◆ WHAT NEEDS TO BE DONE: All that should appear is the run of lines from the one containing "Российском государственном центре" through the end of the records, each repeated exactly.

[PROVIDED INFORMATION — start]

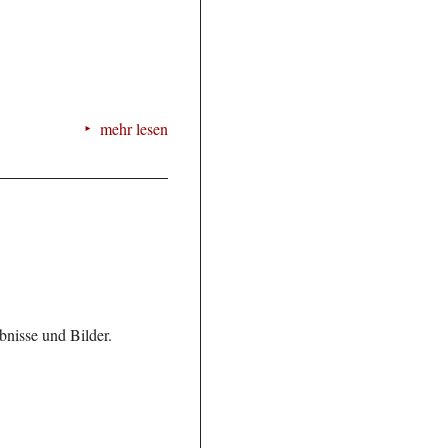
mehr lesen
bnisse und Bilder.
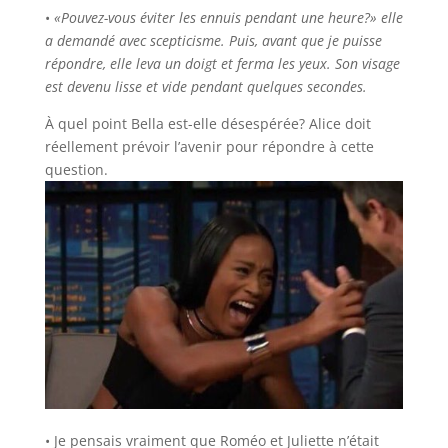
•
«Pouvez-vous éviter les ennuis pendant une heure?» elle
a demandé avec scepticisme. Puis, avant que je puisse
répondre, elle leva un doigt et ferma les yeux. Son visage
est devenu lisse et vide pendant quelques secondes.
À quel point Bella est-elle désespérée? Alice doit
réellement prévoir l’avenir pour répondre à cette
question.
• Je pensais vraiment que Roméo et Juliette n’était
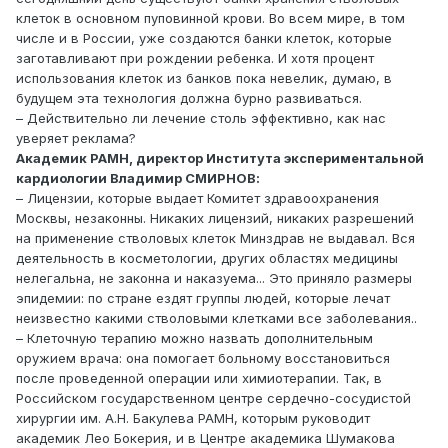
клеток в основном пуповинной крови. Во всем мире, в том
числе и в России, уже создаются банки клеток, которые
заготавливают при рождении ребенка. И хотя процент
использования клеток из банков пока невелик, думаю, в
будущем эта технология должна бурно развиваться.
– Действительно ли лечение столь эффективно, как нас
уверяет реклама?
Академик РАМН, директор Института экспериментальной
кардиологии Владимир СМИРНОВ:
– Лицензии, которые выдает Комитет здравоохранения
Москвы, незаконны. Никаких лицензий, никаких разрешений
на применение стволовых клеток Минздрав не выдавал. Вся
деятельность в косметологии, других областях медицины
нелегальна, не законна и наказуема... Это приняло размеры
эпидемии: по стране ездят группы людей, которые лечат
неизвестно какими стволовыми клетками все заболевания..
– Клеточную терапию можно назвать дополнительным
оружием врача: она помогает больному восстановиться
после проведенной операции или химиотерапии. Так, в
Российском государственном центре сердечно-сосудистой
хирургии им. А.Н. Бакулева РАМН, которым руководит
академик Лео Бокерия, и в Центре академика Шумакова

[PROVIDED INFORMATION — finish]

◆ COMPLETED EXERCISE:
Российском государственном центре сердечно-сосудистой
хирургии им. А.Н. Бакулева РАМН, которым руководит
академик Лео Бокерия, и в Центре академика Шумакова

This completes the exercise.